EXERCISE MATERIALS below:

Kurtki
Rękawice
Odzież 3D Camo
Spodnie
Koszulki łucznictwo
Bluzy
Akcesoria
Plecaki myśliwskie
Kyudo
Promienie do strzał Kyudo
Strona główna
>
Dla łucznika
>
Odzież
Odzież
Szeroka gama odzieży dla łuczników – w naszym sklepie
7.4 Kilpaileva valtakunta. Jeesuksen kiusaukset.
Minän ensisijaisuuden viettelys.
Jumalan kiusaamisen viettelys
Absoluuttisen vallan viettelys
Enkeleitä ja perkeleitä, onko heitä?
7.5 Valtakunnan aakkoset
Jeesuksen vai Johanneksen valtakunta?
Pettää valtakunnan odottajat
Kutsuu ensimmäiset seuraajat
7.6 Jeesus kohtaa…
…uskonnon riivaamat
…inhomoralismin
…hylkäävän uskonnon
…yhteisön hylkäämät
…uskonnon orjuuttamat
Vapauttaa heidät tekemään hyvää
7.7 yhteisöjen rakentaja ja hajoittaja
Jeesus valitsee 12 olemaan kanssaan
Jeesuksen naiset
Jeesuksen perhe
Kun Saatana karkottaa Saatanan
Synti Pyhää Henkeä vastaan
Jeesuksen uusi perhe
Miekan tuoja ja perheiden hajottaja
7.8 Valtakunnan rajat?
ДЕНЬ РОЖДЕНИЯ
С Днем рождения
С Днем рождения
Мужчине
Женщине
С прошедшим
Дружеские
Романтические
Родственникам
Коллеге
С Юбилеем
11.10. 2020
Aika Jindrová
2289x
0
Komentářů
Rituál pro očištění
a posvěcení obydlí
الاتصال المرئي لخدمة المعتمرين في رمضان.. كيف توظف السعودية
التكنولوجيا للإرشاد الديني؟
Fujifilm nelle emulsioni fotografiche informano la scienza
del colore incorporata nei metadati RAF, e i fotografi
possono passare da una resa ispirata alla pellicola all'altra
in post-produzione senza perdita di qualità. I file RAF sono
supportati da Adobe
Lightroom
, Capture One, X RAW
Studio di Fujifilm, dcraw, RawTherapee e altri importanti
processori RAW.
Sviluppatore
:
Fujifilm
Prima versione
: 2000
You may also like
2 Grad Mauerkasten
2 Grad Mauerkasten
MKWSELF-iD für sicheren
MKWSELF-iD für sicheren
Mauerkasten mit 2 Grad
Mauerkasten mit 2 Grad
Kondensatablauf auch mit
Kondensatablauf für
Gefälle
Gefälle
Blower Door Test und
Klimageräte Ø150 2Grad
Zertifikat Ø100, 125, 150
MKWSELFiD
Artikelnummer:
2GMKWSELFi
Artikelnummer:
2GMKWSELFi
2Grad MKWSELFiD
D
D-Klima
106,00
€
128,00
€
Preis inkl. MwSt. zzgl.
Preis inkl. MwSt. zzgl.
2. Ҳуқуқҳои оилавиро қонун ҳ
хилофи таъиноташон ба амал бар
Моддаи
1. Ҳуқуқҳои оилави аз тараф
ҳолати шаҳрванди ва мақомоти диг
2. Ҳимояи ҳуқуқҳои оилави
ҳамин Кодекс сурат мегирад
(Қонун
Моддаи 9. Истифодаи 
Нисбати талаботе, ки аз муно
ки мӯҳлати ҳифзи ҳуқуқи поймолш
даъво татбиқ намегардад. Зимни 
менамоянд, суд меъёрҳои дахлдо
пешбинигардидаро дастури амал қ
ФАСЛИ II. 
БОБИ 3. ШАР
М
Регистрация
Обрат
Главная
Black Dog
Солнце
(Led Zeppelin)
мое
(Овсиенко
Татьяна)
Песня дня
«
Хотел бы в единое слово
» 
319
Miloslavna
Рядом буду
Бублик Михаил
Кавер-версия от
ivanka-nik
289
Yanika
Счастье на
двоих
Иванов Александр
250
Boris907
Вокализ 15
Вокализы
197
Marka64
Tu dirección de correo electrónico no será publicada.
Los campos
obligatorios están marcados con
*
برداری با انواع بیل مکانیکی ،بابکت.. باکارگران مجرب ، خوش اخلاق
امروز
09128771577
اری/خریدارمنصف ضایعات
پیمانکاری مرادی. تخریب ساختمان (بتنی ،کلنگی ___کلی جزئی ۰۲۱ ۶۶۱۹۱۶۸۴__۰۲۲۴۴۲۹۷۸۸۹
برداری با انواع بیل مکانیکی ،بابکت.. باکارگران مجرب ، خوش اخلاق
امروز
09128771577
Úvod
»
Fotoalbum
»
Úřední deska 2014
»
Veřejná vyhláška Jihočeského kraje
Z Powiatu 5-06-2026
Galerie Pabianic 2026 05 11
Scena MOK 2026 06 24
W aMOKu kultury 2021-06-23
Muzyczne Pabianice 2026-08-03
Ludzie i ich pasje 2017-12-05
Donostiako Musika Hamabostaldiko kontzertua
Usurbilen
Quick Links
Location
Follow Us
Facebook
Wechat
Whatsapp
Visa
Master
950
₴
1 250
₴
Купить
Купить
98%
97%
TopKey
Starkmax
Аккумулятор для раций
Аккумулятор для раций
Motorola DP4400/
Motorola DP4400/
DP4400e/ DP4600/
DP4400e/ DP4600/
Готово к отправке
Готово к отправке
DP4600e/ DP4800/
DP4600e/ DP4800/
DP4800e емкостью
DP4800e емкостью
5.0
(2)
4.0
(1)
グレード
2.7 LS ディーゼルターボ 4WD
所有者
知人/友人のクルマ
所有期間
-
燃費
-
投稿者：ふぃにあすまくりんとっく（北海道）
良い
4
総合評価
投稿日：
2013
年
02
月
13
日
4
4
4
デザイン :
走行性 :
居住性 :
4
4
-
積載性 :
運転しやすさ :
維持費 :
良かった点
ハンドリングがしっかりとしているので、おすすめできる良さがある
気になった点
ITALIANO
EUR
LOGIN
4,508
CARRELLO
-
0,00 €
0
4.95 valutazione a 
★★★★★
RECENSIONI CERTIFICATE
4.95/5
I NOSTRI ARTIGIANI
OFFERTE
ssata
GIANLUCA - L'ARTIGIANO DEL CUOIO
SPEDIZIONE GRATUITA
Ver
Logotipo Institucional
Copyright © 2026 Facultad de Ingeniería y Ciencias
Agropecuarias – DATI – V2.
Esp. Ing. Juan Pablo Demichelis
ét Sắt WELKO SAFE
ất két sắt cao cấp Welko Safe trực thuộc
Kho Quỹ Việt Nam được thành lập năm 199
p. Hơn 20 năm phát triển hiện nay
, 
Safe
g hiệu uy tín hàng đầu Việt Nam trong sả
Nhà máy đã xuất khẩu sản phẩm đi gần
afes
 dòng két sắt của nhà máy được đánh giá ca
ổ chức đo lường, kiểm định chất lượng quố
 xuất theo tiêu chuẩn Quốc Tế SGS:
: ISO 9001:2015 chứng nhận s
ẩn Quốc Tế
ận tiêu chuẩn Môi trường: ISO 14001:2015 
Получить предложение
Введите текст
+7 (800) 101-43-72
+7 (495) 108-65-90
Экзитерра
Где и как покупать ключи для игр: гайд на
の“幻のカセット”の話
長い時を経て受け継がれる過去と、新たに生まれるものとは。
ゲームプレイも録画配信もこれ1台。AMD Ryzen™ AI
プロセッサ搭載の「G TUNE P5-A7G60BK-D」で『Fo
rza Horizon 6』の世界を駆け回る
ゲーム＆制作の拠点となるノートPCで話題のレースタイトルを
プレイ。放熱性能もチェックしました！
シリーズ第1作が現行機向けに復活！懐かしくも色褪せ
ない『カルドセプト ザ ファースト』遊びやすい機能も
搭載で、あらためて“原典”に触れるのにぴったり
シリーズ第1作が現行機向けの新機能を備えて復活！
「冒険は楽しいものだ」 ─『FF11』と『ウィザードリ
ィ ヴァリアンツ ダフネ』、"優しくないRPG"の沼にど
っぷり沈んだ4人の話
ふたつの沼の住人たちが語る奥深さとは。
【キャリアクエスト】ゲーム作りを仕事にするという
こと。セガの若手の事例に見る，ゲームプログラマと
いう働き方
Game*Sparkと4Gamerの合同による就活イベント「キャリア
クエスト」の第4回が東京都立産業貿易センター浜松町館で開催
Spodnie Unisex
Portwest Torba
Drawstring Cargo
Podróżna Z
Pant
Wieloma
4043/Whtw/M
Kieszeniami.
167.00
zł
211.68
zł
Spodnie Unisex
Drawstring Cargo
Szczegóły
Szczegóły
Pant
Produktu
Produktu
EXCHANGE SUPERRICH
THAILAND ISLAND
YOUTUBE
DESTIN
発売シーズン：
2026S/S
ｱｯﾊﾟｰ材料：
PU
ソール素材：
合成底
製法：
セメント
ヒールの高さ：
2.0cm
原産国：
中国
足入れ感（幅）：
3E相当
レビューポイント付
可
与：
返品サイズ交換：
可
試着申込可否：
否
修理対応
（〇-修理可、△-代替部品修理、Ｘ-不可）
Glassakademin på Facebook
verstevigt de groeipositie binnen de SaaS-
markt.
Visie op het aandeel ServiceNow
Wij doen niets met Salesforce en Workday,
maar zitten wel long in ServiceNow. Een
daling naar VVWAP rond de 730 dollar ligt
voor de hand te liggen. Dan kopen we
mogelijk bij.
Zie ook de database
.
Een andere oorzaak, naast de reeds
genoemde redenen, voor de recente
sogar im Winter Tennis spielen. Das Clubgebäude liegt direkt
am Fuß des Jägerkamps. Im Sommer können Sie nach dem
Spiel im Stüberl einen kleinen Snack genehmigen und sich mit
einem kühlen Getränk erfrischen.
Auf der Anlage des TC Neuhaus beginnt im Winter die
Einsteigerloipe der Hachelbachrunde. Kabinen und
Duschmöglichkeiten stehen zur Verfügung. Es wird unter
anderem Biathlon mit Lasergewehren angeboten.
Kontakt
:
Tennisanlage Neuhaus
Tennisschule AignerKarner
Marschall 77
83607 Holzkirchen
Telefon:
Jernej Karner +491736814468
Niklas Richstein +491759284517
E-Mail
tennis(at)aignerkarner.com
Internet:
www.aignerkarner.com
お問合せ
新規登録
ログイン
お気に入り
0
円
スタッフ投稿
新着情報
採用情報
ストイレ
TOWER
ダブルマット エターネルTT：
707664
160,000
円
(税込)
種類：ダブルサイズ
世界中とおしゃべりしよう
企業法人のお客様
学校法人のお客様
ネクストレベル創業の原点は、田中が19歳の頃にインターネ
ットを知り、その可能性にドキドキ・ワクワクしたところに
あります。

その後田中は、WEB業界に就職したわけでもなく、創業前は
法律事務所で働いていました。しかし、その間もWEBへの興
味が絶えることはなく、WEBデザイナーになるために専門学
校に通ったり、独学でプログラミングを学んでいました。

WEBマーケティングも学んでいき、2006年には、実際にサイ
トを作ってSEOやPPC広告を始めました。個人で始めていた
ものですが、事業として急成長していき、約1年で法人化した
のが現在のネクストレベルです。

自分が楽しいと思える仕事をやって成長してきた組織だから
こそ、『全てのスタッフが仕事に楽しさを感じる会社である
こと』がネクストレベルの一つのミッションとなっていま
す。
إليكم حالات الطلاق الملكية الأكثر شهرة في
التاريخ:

End of EXERCISE MATERIALS.

▶ TASK TO COMPLETE
Once you have found every line in the listing that holds the string "Kondensatablauf", copy each of them.

▶ EXERCISE ANSWER
Kondensatablauf auch mit
Kondensatablauf für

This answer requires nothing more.